Go through the entries below and tally each line holding the string "Рязанской". Return the number only.

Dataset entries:
****

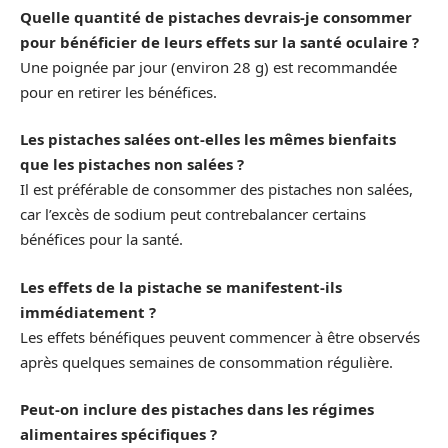
Quelle quantité de pistaches devrais-je consommer
pour bénéficier de leurs effets sur la santé oculaire ?
Une poignée par jour (environ 28 g) est recommandée
pour en retirer les bénéfices.
Les pistaches salées ont-elles les mêmes bienfaits
que les pistaches non salées ?
Il est préférable de consommer des pistaches non salées,
car l’excès de sodium peut contrebalancer certains
bénéfices pour la santé.
Les effets de la pistache se manifestent-ils
immédiatement ?
Les effets bénéfiques peuvent commencer à être observés
après quelques semaines de consommation régulière.
Peut-on inclure des pistaches dans les régimes
alimentaires spécifiques ?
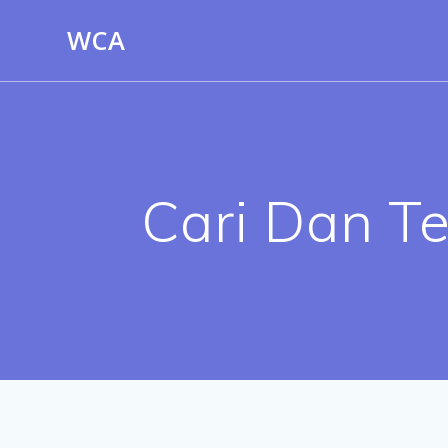
Skip
WCA
to
content
Cari Dan T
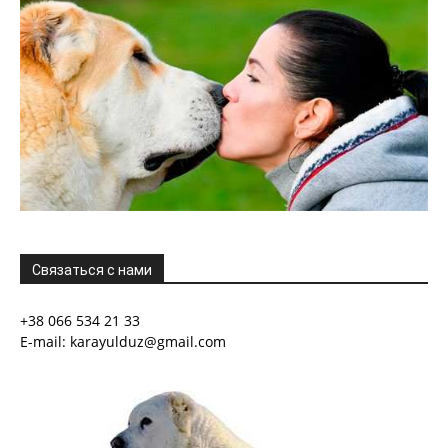
Связаться с нами
+38 066 534 21 33
E-mail: karayulduz@gmail.com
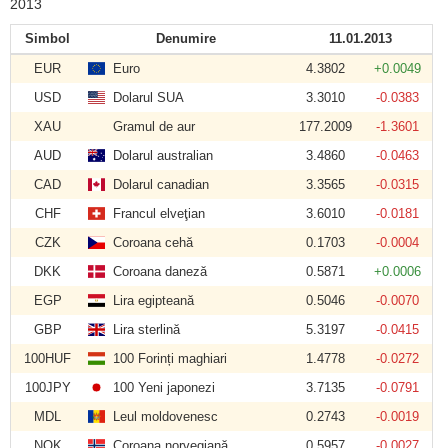
2013
Simbol
Denumire
11.01.2013
EUR
Euro
4.3802
+0.0049
USD
Dolarul SUA
3.3010
-0.0383
XAU
Gramul de aur
177.2009
-1.3601
AUD
Dolarul australian
3.4860
-0.0463
CAD
Dolarul canadian
3.3565
-0.0315
CHF
Francul elveţian
3.6010
-0.0181
CZK
Coroana cehă
0.1703
-0.0004
DKK
Coroana daneză
0.5871
+0.0006
EGP
Lira egipteană
0.5046
-0.0070
GBP
Lira sterlină
5.3197
-0.0415
100HUF
100 Forinți maghiari
1.4778
-0.0272
100JPY
100 Yeni japonezi
3.7135
-0.0791
MDL
Leul moldovenesc
0.2743
-0.0019
NOK
Coroana norvegiană
0.5957
-0.0027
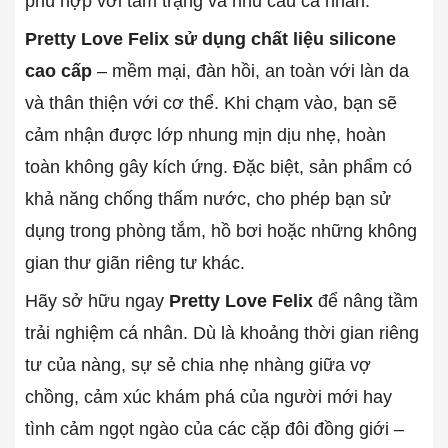
phù hợp với tâm trạng và nhu cầu cá nhân.
Pretty Love Felix sử dụng chất liệu silicone
cao cấp
– mềm mại, đàn hồi, an toàn với làn da
và thân thiện với cơ thể. Khi chạm vào, bạn sẽ
cảm nhận được lớp nhung mịn dịu nhẹ, hoàn
toàn không gây kích ứng. Đặc biệt, sản phẩm có
khả năng chống thấm nước, cho phép bạn sử
dụng trong phòng tắm, hồ bơi hoặc những không
gian thư giãn riêng tư khác.
Hãy sở hữu ngay
Pretty Love Felix
để nâng tầm
trải nghiệm cá nhân. Dù là khoảng thời gian riêng
tư của nàng, sự sẻ chia nhẹ nhàng giữa vợ
chồng, cảm xúc khám phá của người mới hay
tình cảm ngọt ngào của các cặp đôi đồng giới –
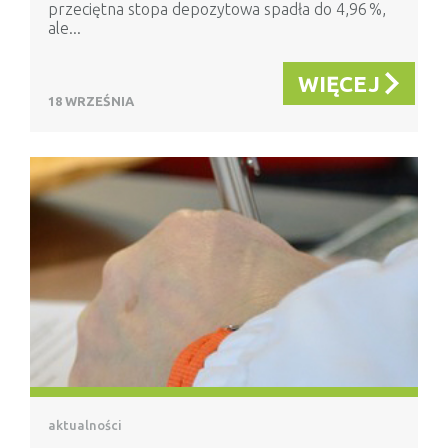
przeciętna stopa depozytowa spadła do 4,96 %,
ale...
WIĘCEJ
18 WRZEŚNIA
aktualności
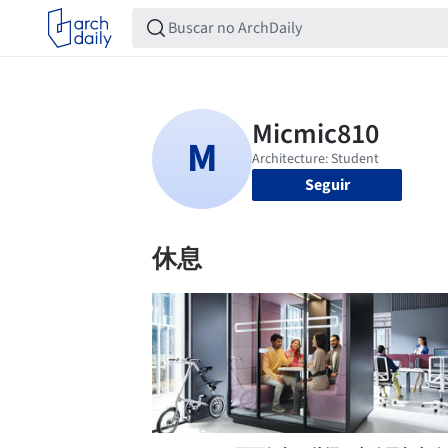
Seguir
休息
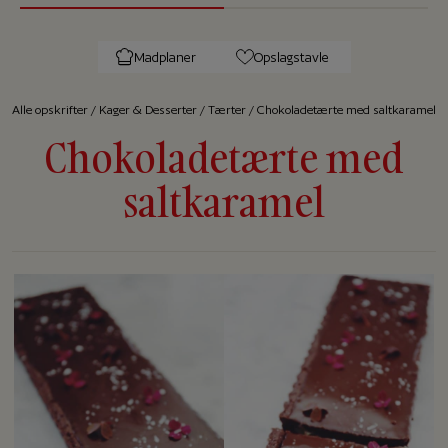
Madplaner
Opslagstavle
Alle op­skrif­ter
/
Kager & Desserter
/
Tærter
/
Chokoladetærte med saltkaramel
Chokoladetærte med
saltkaramel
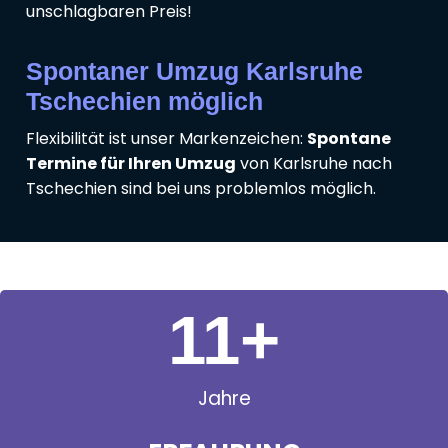
unschlagbaren Preis!
Spontaner Umzug Karlsruhe
Tschechien möglich
Flexibilität ist unser Markenzeichen:
Spontane
Termine für Ihren Umzug
von Karlsruhe nach
Tschechien sind bei uns problemlos möglich.
11
+
Jahre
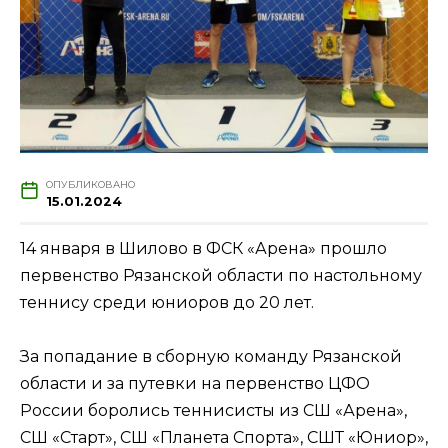
ОПУБЛИКОВАНО
15.01.2024
14 января в Шилово в ФСК «Арена» прошло
первенство Рязанской области по настольному
теннису среди юниоров до 20 лет.
За попадание в сборную команду Рязанской
области и за путевки на первенство ЦФО
России боролись теннисисты из СШ «Арена»,
СШ «Старт», СШ «Планета Спорта», СШТ «Юниор»,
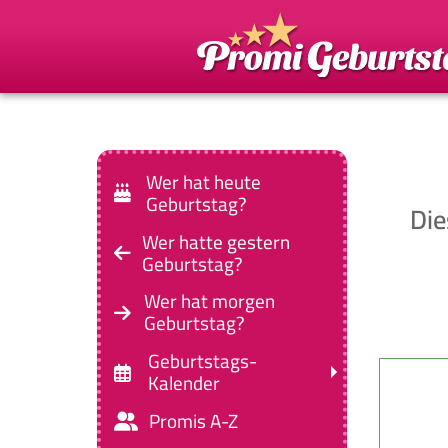
Wer hat heute
Geburtstag?
Die
Wer hatte gestern
Geburtstag?
Wer hat morgen
Geburtstag?
Geburtstags-
Kalender
Promis A-Z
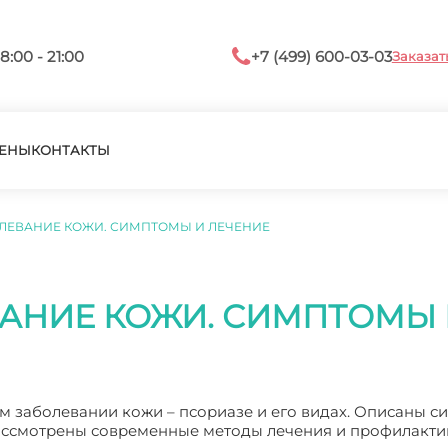
8:00 - 21:00
+7 (499) 600-03-03
Заказат
ЕНЫ
КОНТАКТЫ
ОЛЕВАНИЕ КОЖИ. СИМПТОМЫ И ЛЕЧЕНИЕ
ВАНИЕ КОЖИ. СИМПТОМЫ 
ом заболевании кожи – псориазе и его видах. Описаны с
рассмотрены современные методы лечения и профилакти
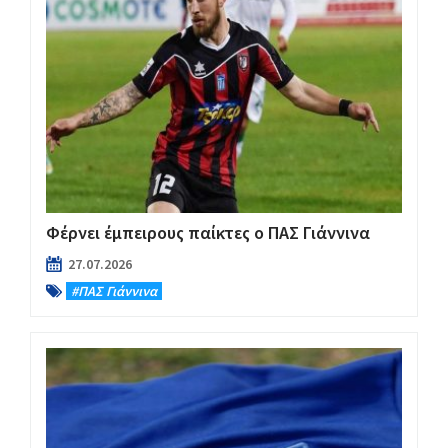
Φέρνει έμπειρους παίκτες ο ΠΑΣ Γιάννινα
27.07.2026
#ΠΑΣ Γιάννινα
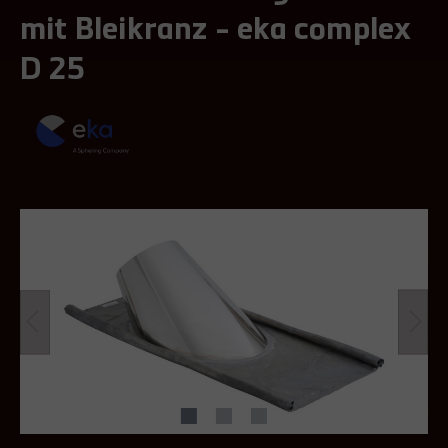
mit Bleikranz - eka complex
D 25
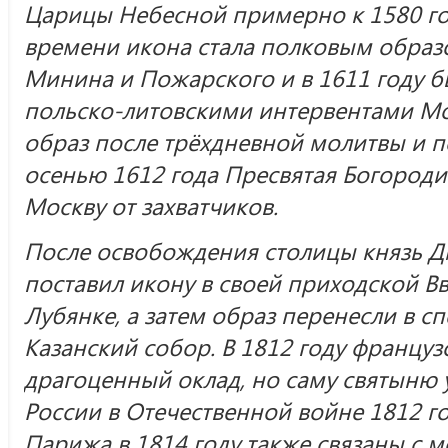
Царицы Небесной примерно к 1580 го
времени икона стала полковым образ
Минина и Пожарского и в 1611 году б
польско-литовскими интервентами Мо
образ после трёхдневной молитвы и по
осенью 1612 года Пресвятая Богород
Москву от захватчиков.
После освобождения столицы князь 
поставил икону в своей приходской В
Лубянке, а затем образ перенесли в 
Казанский собор. В 1812 году француз
драгоценный оклад, но саму святыню 
России в Отечественной войне 1812 г
Парижа в 1814 году также связаны с 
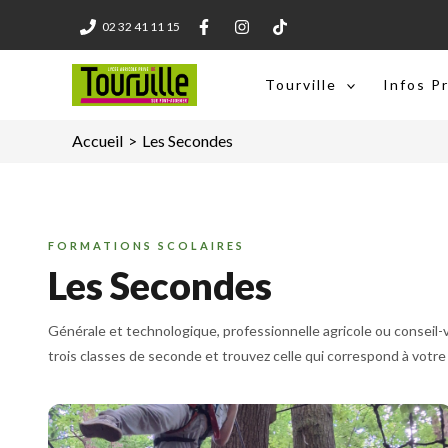
Aller
02 32 41 11 15
au
contenu
Tourville
Infos P
Accueil
Les Secondes
FORMATIONS SCOLAIRES
Les Secondes
Générale et technologique, professionnelle agricole ou conseil-
trois classes de seconde et trouvez celle qui correspond à votre 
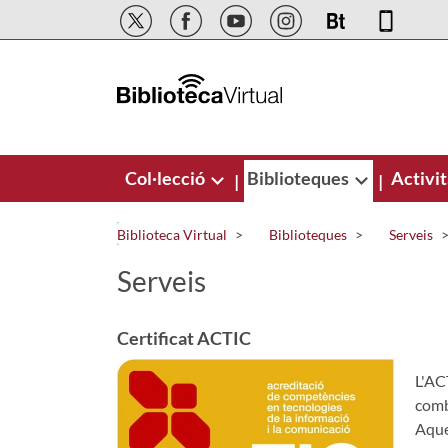
Salta al contingut principal
Col·lecció
Biblioteques
Activit
|
|
Biblioteca Virtual
Biblioteques
Serveis
Serveis
Certificat ACTIC
L'ACT
combi
Aque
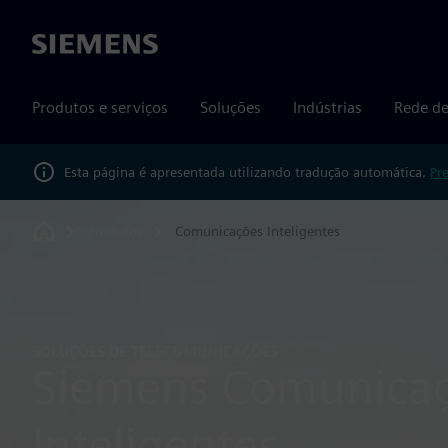
Siemens
Produtos e serviços
Soluções
Indústrias
Rede de
Esta página é apresentada utilizando tradução automática.
Pr
Produtos
Comunicações Inteligentes
Home
SOLUÇÕES DE TELECOMUNICAÇÕES
Siemens Comunica
Inteligentes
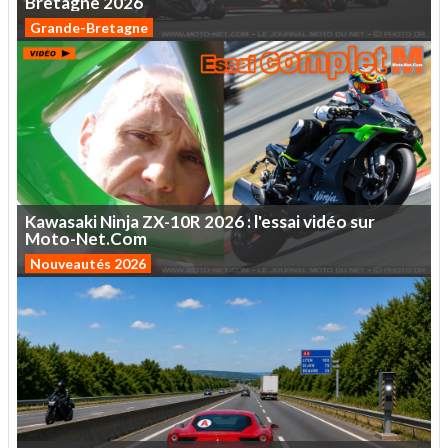
Bretagne
2026
Grande-Bretagne
Kawasaki
Ninja
ZX-10R
2026
:
l'essai
vidéo
sur
Moto-Net.Com
Nouveautés 2026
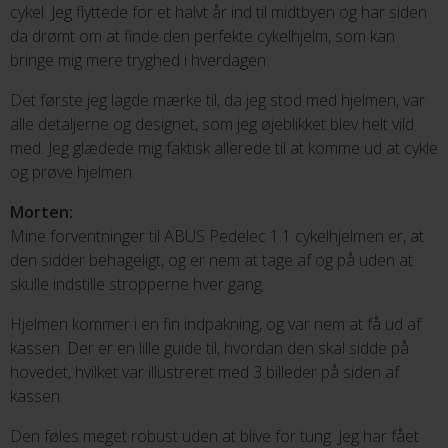
cykel. Jeg flyttede for et halvt år ind til midtbyen og har siden
da drømt om at finde den perfekte cykelhjelm, som kan
bringe mig mere tryghed i hverdagen.
Det første jeg lagde mærke til, da jeg stod med hjelmen, var
alle detaljerne og designet, som jeg øjeblikket blev helt vild
med. Jeg glædede mig faktisk allerede til at komme ud at cykle
og prøve hjelmen.
Morten:
Mine forventninger til ABUS Pedelec 1.1 cykelhjelmen er, at
den sidder behageligt, og er nem at tage af og på uden at
skulle indstille stropperne hver gang.
Hjelmen kommer i en fin indpakning, og var nem at få ud af
kassen. Der er en lille guide til, hvordan den skal sidde på
hovedet, hvilket var illustreret med 3 billeder på siden af
kassen.
Den føles meget robust uden at blive for tung. Jeg har fået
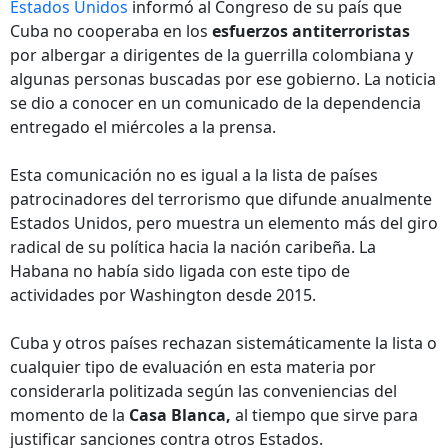
Estados Unidos
informó al Congreso de su país que
Cuba no cooperaba en los
esfuerzos antiterroristas
por albergar a dirigentes de la guerrilla colombiana y
algunas personas buscadas por ese gobierno. La noticia
se dio a conocer en un comunicado de la dependencia
entregado el miércoles a la prensa.
Esta comunicación no es igual a la lista de países
patrocinadores del terrorismo que difunde anualmente
Estados Unidos, pero muestra un elemento más del giro
radical de su política hacia la nación caribeña. La
Habana no había sido ligada con este tipo de
actividades por Washington desde 2015.
Cuba y otros países rechazan sistemáticamente la lista o
cualquier tipo de evaluación en esta materia por
considerarla politizada según las conveniencias del
momento de la
Casa Blanca,
al tiempo que sirve para
justificar sanciones contra otros Estados.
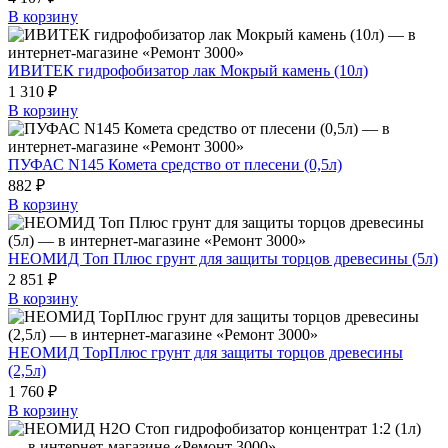
В корзину
ИВИТЕК гидрофобизатор лак Мокрый камень (10л)
1 310 ₽
В корзину
ПУФАС N145 Комета средство от плесени (0,5л)
882 ₽
В корзину
НЕОМИД Топ Плюс грунт для защиты торцов древесины (5л)
2 851 ₽
В корзину
НЕОМИД ТорПлюс грунт для защиты торцов древесины
(2,5л)
1 760 ₽
В корзину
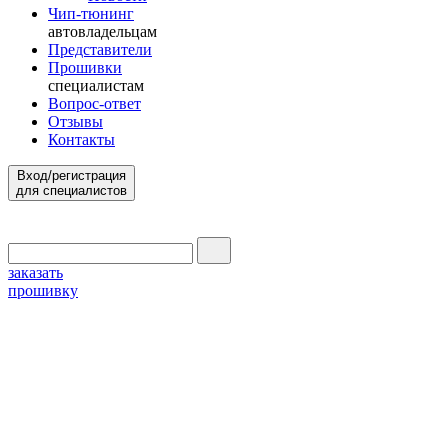
Чип-тюнинг
автовладельцам
Представители
Прошивки
специалистам
Вопрос-ответ
Отзывы
Контакты
Вход/регистрация
для специалистов
заказать
прошивку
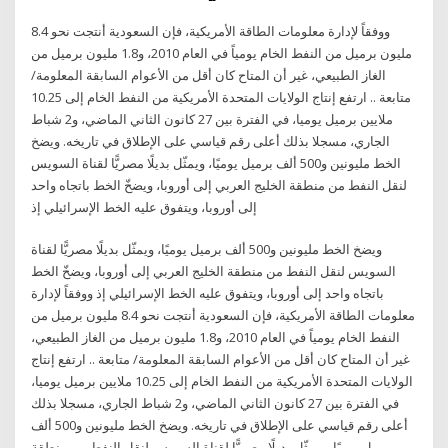
ووفقاً لإدارة معلومات الطاقة الأمريكية، فإن السعودية أنتجت نحو 8.4
مليون برميل من النفط الخام يومياً في العام 2010، و1.8 مليون برميل من
الغاز الطبيعي، غير أن المتاح كان أقل من الأعوام السابقة المعلومة/
متابعة .. ارتفع إنتاج الولايات المتحدة الأمريكية من النفط الخام إلى 10.25
ملايين برميل يوميا، في الفترة بين 27 كانون الثاني الماضي، و2 شباط
الجاري، مسجلا بذلك أعلى رقم قياسي على الإطلاق في تاريخه. ويضخ
الخط مليونين و500 ألف برميل يوميًا، ويمثّل بديلًا مصريًّا لقناة السويس
لنقل النفط من منطقة الخليج العربي إلى أوروبا، ويضخّ الخط باتجاه واحد
إلى أوروبا، ويتفوق عليه الخط الإسرائيلي إذ
ويضخ الخط مليونين و500 ألف برميل يوميًا، ويمثّل بديلًا مصريًّا لقناة
السويس لنقل النفط من منطقة الخليج العربي إلى أوروبا، ويضخّ الخط
باتجاه واحد إلى أوروبا، ويتفوق عليه الخط الإسرائيلي إذ ووفقاً لإدارة
معلومات الطاقة الأمريكية، فإن السعودية أنتجت نحو 8.4 مليون برميل من
النفط الخام يومياً في العام 2010، و1.8 مليون برميل من الغاز الطبيعي،
غير أن المتاح كان أقل من الأعوام السابقة المعلومة/ متابعة .. ارتفع إنتاج
الولايات المتحدة الأمريكية من النفط الخام إلى 10.25 ملايين برميل يوميا،
في الفترة بين 27 كانون الثاني الماضي، و2 شباط الجاري، مسجلا بذلك
أعلى رقم قياسي على الإطلاق في تاريخه. ويضخ الخط مليونين و500 ألف
برميل يوميًا، ويمثّل بديلًا مصريًّا لقناة السويس لنقل النفط من منطقة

****

*Completed exercise*:
2